The European Banking Authority announced that it is proposing that eurozone banks should hold capital equivalent to between 9% and 10% of their risk-weighted assets, on a Basel 2.5 basis, with sovereign debt in trading books and banking books marked down to market prices. eurozone banks, as a group, will probably be forced to raise around 200bn euros of additional capital, if European Union governments accept the EBA’s recommendations. Morgan Stanley estimates that if banks are given time and discretion about how they can meet the new capital requirements, their balance sheets could shrink by 2 trillion euros.
Whichever way the requirement is met (by growing capital or shrinking assets) this is likely to throw the German and French economies into deep recession.

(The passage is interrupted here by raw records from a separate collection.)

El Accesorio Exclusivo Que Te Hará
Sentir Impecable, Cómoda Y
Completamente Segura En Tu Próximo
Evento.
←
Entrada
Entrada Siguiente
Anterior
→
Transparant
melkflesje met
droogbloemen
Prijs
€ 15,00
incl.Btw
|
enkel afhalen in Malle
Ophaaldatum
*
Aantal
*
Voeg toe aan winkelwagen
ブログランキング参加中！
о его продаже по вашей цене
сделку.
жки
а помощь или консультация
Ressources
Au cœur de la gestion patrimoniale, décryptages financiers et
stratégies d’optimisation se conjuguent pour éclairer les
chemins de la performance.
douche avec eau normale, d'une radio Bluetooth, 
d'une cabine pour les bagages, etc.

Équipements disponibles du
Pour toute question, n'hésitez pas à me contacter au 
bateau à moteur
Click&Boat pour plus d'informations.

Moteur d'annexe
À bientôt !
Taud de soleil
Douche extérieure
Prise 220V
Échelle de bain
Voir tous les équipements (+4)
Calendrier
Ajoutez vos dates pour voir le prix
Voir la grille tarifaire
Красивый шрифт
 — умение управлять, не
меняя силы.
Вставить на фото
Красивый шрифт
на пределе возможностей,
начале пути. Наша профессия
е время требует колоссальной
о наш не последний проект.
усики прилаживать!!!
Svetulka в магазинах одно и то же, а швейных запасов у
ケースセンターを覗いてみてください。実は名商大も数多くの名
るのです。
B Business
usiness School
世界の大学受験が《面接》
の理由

The tragedy of Europe is that at a strategic level it opted for monetary union without political union so in the end when the crunch came it could not make decisions fast enough. It need not have been a disaster if 12 months ago Angela Merkel’s government had chosen to avoid the temptation of stereotyping the Greeks as lazy, tax avoiding, good for nothings. The sterotype may or may not be true, but by painting that picture the German government made it impossible to politically sell the rescue of the Greek economy to the German tax payer in timely manner.
The truth is that outside of the PIIG countries the banks most exposed to PIIGS government and bank debt are German and French. The bailouts were to stop recession in Germany and France, not Greece and Portugal who were being put through the mill by the terms of the bailout.
The reduction in credit to the German and French economy looks very likely to pull the wider European economy back into recession. It is likely that Europe will not pull out of recession until the power house of Germany has recovered.
Of course the farce will continue for a little while longer… but mark my words, the moment for avoiding recession has passed. Europe’s leaders have been dining in the last chance saloon for too long. All that remains are a few more bitter words about the size of the bill and an argument about how much each will pay… but pay they must.